- _Available records_
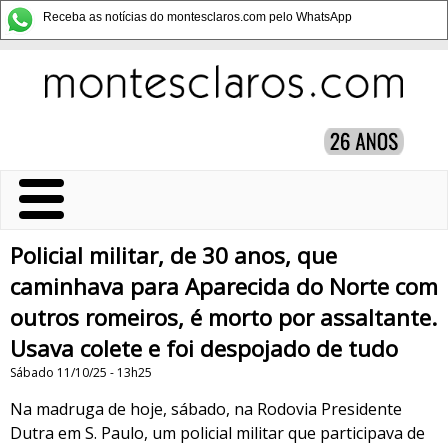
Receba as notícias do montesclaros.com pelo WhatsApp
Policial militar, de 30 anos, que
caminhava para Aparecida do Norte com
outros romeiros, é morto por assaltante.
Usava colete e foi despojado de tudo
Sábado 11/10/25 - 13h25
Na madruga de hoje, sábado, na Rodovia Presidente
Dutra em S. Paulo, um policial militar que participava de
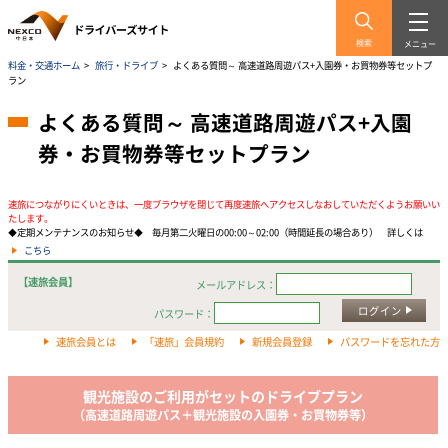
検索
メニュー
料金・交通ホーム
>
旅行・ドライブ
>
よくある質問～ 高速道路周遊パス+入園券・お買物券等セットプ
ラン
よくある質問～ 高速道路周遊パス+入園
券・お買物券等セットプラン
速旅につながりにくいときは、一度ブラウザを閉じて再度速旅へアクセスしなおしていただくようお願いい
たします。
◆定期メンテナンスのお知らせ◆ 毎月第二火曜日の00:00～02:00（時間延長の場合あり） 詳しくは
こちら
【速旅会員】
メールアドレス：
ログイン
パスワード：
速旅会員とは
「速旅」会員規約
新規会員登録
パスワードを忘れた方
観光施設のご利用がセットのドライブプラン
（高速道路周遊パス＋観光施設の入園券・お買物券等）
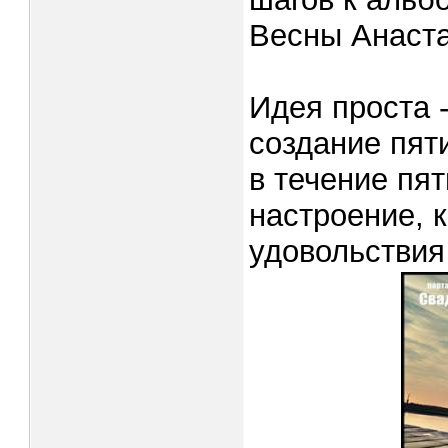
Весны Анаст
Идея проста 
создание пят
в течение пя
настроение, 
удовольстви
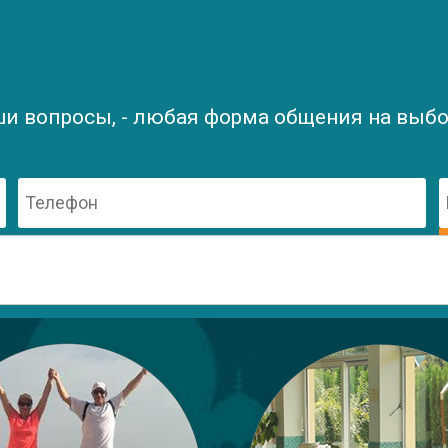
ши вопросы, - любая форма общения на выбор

- _Exercise objective_
Go through the records above and copy each line where "高速道路周遊パス" is found.

- _Response to this exercise_
よくある質問～ 高速道路周遊パス+入園券・お買物券等セットプ
よくある質問～ 高速道路周遊パス+入園
（高速道路周遊パス＋観光施設の入園券・お買物券等）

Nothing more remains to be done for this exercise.